# INSTRUCTIONS TO FOLLOW
Set down every record below exactly as it stands.

BEGIN DATASET CONTENT

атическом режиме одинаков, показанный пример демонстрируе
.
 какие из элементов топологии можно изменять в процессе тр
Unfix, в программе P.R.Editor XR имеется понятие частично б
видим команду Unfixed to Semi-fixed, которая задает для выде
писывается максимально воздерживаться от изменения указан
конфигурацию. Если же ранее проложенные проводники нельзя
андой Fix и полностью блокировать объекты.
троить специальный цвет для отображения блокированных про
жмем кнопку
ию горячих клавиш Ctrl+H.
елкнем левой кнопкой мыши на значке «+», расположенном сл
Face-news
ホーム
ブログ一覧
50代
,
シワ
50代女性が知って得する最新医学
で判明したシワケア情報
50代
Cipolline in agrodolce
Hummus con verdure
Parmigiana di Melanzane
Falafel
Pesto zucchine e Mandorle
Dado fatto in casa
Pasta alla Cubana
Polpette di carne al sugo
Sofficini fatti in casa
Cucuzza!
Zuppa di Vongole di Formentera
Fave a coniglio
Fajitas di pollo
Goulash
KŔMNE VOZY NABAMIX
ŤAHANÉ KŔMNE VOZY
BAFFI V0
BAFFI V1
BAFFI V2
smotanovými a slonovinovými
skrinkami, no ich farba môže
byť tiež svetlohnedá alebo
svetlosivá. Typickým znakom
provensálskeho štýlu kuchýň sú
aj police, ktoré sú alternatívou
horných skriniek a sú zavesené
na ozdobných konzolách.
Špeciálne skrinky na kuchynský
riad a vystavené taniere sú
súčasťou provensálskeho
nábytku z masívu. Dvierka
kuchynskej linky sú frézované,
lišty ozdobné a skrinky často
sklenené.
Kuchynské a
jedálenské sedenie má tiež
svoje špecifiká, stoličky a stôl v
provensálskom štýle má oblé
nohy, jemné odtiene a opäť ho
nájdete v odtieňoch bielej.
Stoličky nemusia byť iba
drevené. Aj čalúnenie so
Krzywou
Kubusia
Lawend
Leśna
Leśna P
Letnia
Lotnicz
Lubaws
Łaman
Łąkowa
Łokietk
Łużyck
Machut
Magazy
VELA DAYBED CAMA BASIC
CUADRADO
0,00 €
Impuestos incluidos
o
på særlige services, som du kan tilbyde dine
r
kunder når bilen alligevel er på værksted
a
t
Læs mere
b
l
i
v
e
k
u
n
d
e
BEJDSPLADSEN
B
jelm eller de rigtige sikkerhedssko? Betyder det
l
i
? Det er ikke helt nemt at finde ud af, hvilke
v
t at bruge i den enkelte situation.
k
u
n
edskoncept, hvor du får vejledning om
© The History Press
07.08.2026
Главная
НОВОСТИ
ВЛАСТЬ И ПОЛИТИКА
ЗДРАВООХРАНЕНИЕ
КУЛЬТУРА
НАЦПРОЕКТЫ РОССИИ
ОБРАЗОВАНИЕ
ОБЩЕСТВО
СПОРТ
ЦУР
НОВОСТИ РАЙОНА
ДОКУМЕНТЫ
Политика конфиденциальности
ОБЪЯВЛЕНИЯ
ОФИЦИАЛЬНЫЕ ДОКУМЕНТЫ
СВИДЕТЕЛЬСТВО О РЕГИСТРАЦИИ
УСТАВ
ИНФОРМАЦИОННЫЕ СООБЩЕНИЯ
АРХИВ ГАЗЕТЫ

END DATASET CONTENT

# RESULT
атическом режиме одинаков, показанный пример демонстрируе
.
 какие из элементов топологии можно изменять в процессе тр
Unfix, в программе P.R.Editor XR имеется понятие частично б
видим команду Unfixed to Semi-fixed, которая задает для выде
писывается максимально воздерживаться от изменения указан
конфигурацию. Если же ранее проложенные проводники нельзя
андой Fix и полностью блокировать объекты.
троить специальный цвет для отображения блокированных про
жмем кнопку
ию горячих клавиш Ctrl+H.
елкнем левой кнопкой мыши на значке «+», расположенном сл
Face-news
ホーム
ブログ一覧
50代
,
シワ
50代女性が知って得する最新医学
で判明したシワケア情報
50代
Cipolline in agrodolce
Hummus con verdure
Parmigiana di Melanzane
Falafel
Pesto zucchine e Mandorle
Dado fatto in casa
Pasta alla Cubana
Polpette di carne al sugo
Sofficini fatti in casa
Cucuzza!
Zuppa di Vongole di Formentera
Fave a coniglio
Fajitas di pollo
Goulash
KŔMNE VOZY NABAMIX
ŤAHANÉ KŔMNE VOZY
BAFFI V0
BAFFI V1
BAFFI V2
smotanovými a slonovinovými
skrinkami, no ich farba môže
byť tiež svetlohnedá alebo
svetlosivá. Typickým znakom
provensálskeho štýlu kuchýň sú
aj police, ktoré sú alternatívou
horných skriniek a sú zavesené
na ozdobných konzolách.
Špeciálne skrinky na kuchynský
riad a vystavené taniere sú
súčasťou provensálskeho
nábytku z masívu. Dvierka
kuchynskej linky sú frézované,
lišty ozdobné a skrinky často
sklenené.
Kuchynské a
jedálenské sedenie má tiež
svoje špecifiká, stoličky a stôl v
provensálskom štýle má oblé
nohy, jemné odtiene a opäť ho
nájdete v odtieňoch bielej.
Stoličky nemusia byť iba
drevené. Aj čalúnenie so
Krzywou
Kubusia
Lawend
Leśna
Leśna P
Letnia
Lotnicz
Lubaws
Łaman
Łąkowa
Łokietk
Łużyck
Machut
Magazy
VELA DAYBED CAMA BASIC
CUADRADO
0,00 €
Impuestos incluidos
o
på særlige services, som du kan tilbyde dine
r
kunder når bilen alligevel er på værksted
a
t
Læs mere
b
l
i
v
e
k
u
n
d
e
BEJDSPLADSEN
B
jelm eller de rigtige sikkerhedssko? Betyder det
l
i
? Det er ikke helt nemt at finde ud af, hvilke
v
t at bruge i den enkelte situation.
k
u
n
edskoncept, hvor du får vejledning om
© The History Press
07.08.2026
Главная
НОВОСТИ
ВЛАСТЬ И ПОЛИТИКА
ЗДРАВООХРАНЕНИЕ
КУЛЬТУРА
НАЦПРОЕКТЫ РОССИИ
ОБРАЗОВАНИЕ
ОБЩЕСТВО
СПОРТ
ЦУР
НОВОСТИ РАЙОНА
ДОКУМЕНТЫ
Политика конфиденциальности
ОБЪЯВЛЕНИЯ
ОФИЦИАЛЬНЫЕ ДОКУМЕНТЫ
СВИДЕТЕЛЬСТВО О РЕГИСТРАЦИИ
УСТАВ
ИНФОРМАЦИОННЫЕ СООБЩЕНИЯ
АРХИВ ГАЗЕТЫ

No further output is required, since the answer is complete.